For me, my fascination with “it” became the most important Isaac in my life. I am forever changed by the Abraham sacrificing Isaac narrative in Genesis. As I was studying that last year, it became clear to me that God will forever be asking for my “Isaacs” until I am fully willing to live open handed and fully trusting in Him.

Now I don’t know how to explain the kind of ownership I felt I had to that sense of destiny. Did God promise that for me? I don’t really know but I will tell you at the time I felt it was my God-given calling in life to do something big. It’s a funny thing about people that do big things for the kingdom, many times you either don’t know who they are or they just have no idea the scope of what they’re doing!
Regardless, let’s operate on the foundation that I truly believe “destiny” was an amazing, special gift from the Lord. It was precious, it was a responsibility, it was a calling. When we look at Abraham in Genesis, the promise of the Lord was not just “for a son.” The promise was very clearly Isaac. Isaac was the promise, the future the generational promise was to be fulfilled through him.
Abraham didn’t ask for it to be Isaac, he didn’t even ask to have a legacy! God was the one who volunteered and gave….and asked for it back.
I mean what audacity! God asking for the very thing promised back! It wasn’t like God asked for his wealth, health, lifelong servitude, etc. He asked for the one thing that mattered above all. Funny how “it” usually falls into that category for us.

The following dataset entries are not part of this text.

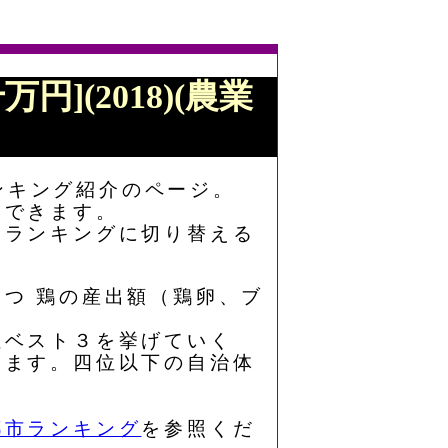
円](2018)(農業
ランキング紹介のページ。
もできます。
なランキングに切り替える
の一つ 鶏の産出額（鶏卵、ブ
上位ベスト３を挙げていく
います。四位以下の自治体
。
都市ランキング
を参照くだ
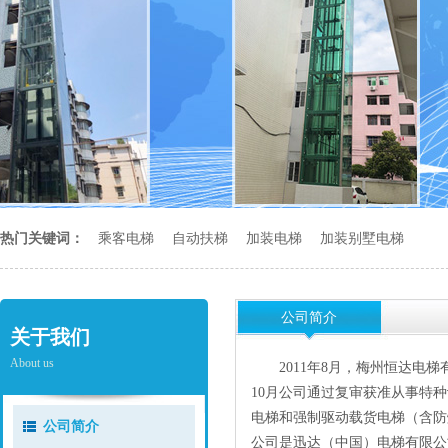
热门关键词：
乘客电梯
自动扶梯
加装电梯
加装别墅电梯
公司简介
关于我们
About us
2011年8月，梅州恒达电梯有
10月公司通过复审获准从事特
电梯和强制驱动载货电梯（含防
公司简介
公司是迅达（中国）电梯有限公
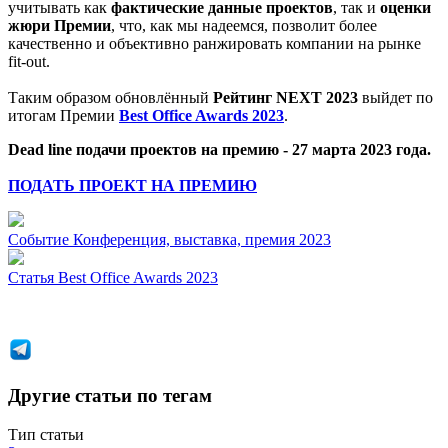
учитывать как
фактические данные проектов
, так и
оценки
жюри Премии
, что, как мы надеемся, позволит более
качественно и объективно ранжировать компании на рынке
fit-out.
Таким образом обновлённый
Рейтинг NEXT 2023
выйдет по
итогам Премии
Best Office Awards 2023
.
Dead line подачи проектов на премию - 27 марта 2023 года.
ПОДАТЬ ПРОЕКТ НА ПРЕМИЮ
Событие
Конференция, выставка, премия 2023
Статья
Best Office Awards 2023
Другие статьи по тегам
Тип статьи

In Hebrews 11 it says “Abraham reasoned that God could raise the dead.” There was no promise there was no “calling God’s bluff.” It was three days of walking into the wilderness intent on sacrificing that which was most important. It was terrifying, saddening, maddening, illogical and a host of other extreme emotions.
So what.
What could that possibly mean to the way I live my life? If God has control of my destiny, then He’s responsible to get me where I need to be right? My response is to GO where He wants me to go and one day I might just find myself enjoying where He takes me!